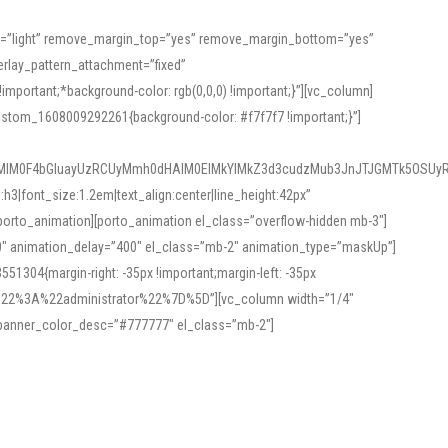
or=”light” remove_margin_top=”yes” remove_margin_bottom=”yes”
rlay_pattern_attachment=”fixed”
rtant;*background-color: rgb(0,0,0) !important;}”][vc_column]
ustom_1608009292261{background-color: #f7f7f7 !important;}”]
MlM0F4bGluayUzRCUyMmh0dHAlM0ElMkYlMkZ3d3cudzMub3JnJTJGMTk5OSUyR
3|font_size:1.2em|text_align:center|line_height:42px”
orto_animation][porto_animation el_class=”overflow-hidden mb-3″]
00″ animation_delay=”400″ el_class=”mb-2″ animation_type=”maskUp”]
304{margin-right: -35px !important;margin-left: -35px
_role%22%3A%22administrator%22%7D%5D”][vc_column width=”1/4″
 banner_color_desc=”#777777″ el_class=”mb-2″]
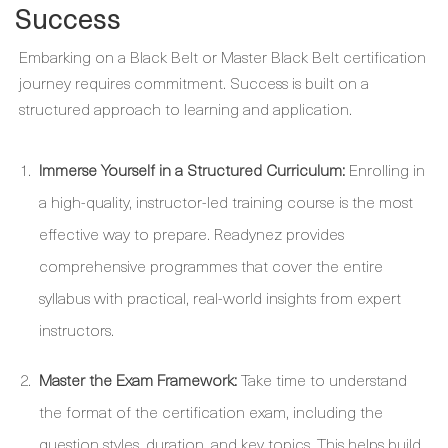
Success
Embarking on a Black Belt or Master Black Belt certification
journey requires commitment. Success is built on a
structured approach to learning and application.
Immerse Yourself in a Structured Curriculum:
Enrolling in
a high-quality, instructor-led training course is the most
effective way to prepare. Readynez provides
comprehensive programmes that cover the entire
syllabus with practical, real-world insights from expert
instructors.
Master the Exam Framework:
Take time to understand
the format of the certification exam, including the
question styles, duration, and key topics. This helps build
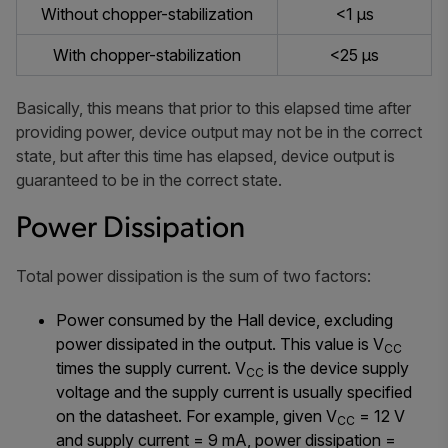
Without chopper-stabilization
<1 µs
With chopper-stabilization
<25 µs
Basically, this means that prior to this elapsed time after
providing power, device output may not be in the correct
state, but after this time has elapsed, device output is
guaranteed to be in the correct state.
Power Dissipation
Total power dissipation is the sum of two factors:
Power consumed by the Hall device, excluding
power dissipated in the output. This value is V
CC
times the supply current. V
is the device supply
CC
voltage and the supply current is usually specified
on the datasheet. For example, given V
= 12 V
CC
and supply current = 9 mA, power dissipation =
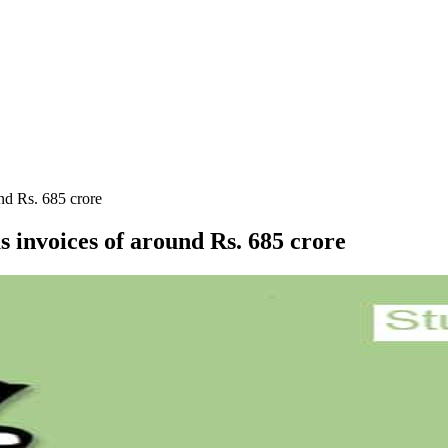
und Rs. 685 crore
s invoices of around Rs. 685 crore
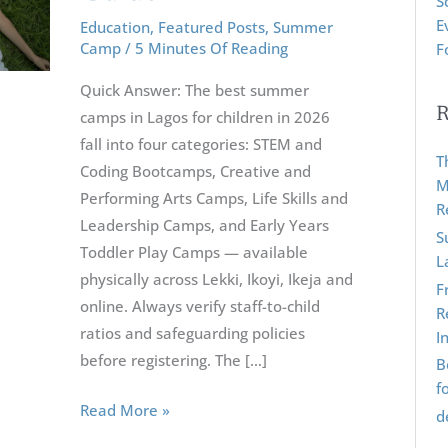
S
For
r
E
Education
,
Featured Posts
,
Summer
Children
:
Camp
/
5 Minutes Of Reading
F
2026:
Quick Answer: The best summer
The
R
camps in Lagos for children in 2026
Ultimate
fall into four categories: STEM and
Guide
T
Coding Bootcamps, Creative and
M
Performing Arts Camps, Life Skills and
R
Leadership Camps, and Early Years
S
Toddler Play Camps — available
L
physically across Lekki, Ikoyi, Ikeja and
F
online. Always verify staff-to-child
R
ratios and safeguarding policies
I
before registering. The […]
B
f
Read More »
d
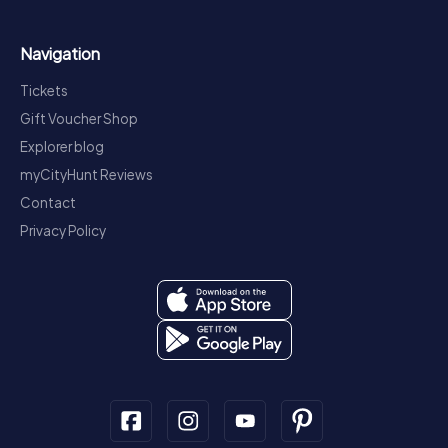
Navigation
Tickets
Gift Voucher Shop
Explorer blog
myCityHunt Reviews
Contact
Privacy Policy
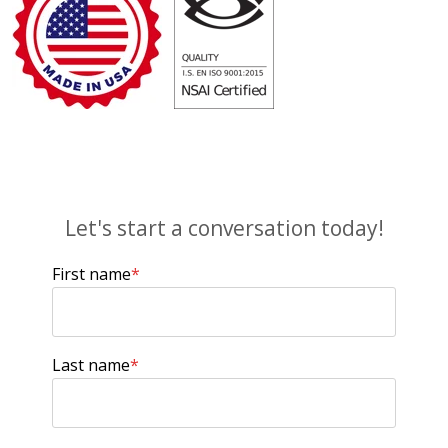
Let's start a conversation today!
First name
*
Last name
*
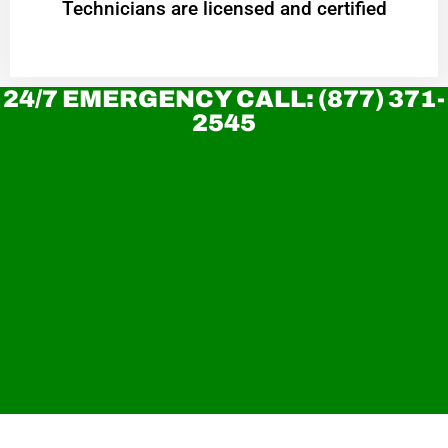
Technicians are licensed and certified
24/7 EMERGENCY CALL: (877) 371-
2545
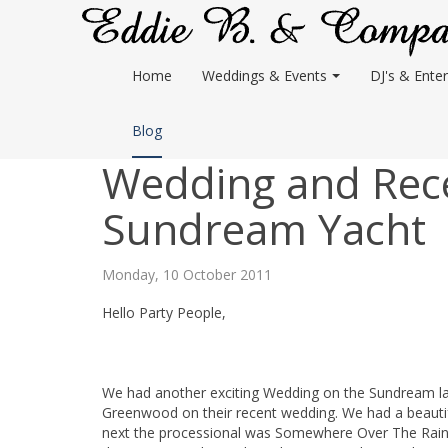
Home
Weddings & Events
DJ's & Enter
Blog
Wedding and Rec
Sundream Yacht
Monday, 10 October 2011
Hello Party People,
We had another exciting Wedding on the Sundream last
Greenwood on their recent wedding. We had a beautif
next the processional was Somewhere Over The Rainb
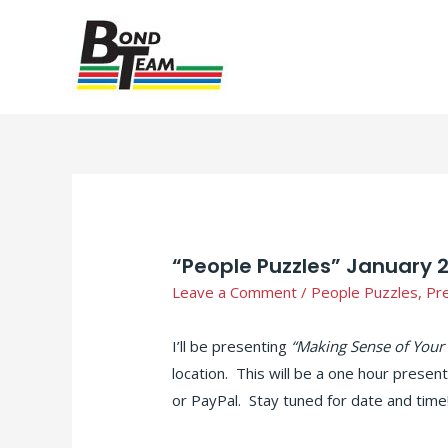
“People Puzzles” January 
Leave a Comment
/
People Puzzles
,
Pr
I’ll be presenting
“Making Sense of Your
location. This will be a one hour presen
or PayPal. Stay tuned for date and time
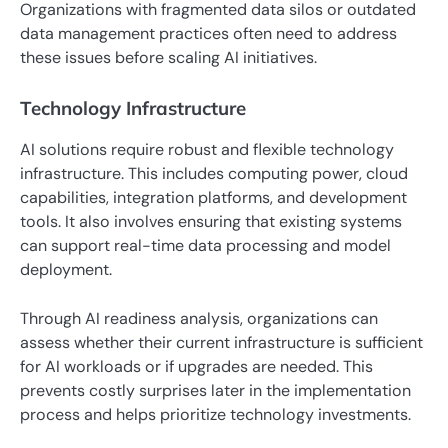
Organizations with fragmented data silos or outdated
data management practices often need to address
these issues before scaling AI initiatives.
Technology Infrastructure
AI solutions require robust and flexible technology
infrastructure. This includes computing power, cloud
capabilities, integration platforms, and development
tools. It also involves ensuring that existing systems
can support real-time data processing and model
deployment.
Through AI readiness analysis, organizations can
assess whether their current infrastructure is sufficient
for AI workloads or if upgrades are needed. This
prevents costly surprises later in the implementation
process and helps prioritize technology investments.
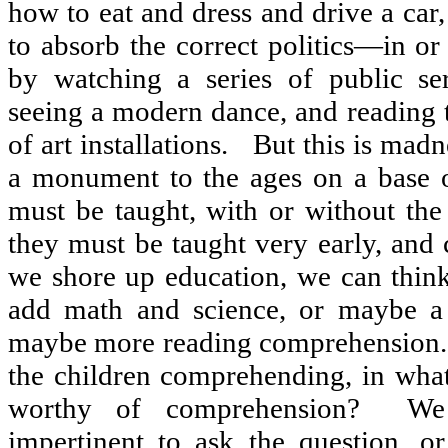
how to eat and dress and drive a car
to absorb the correct politics—in o
by watching a series of public se
seeing a modern dance, and reading 
of art installations.
But this is madn
a monument to the ages on a base of
must be taught, with or without the
they must be taught very early, and 
we shore up education, we can think
add math and science, or maybe a 
maybe more reading comprehension.
the children comprehending, in wha
worthy of comprehension?
We
impertinent to ask the question, or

******************************

● EXERCISE PROMPT: Lines in the listing above that contain the word "after" must be copied; leave out the rest.

● ANSWER TO THIS TASK:
Basically, this means that prior to this elapsed time after
state, but after this time has elapsed, device output is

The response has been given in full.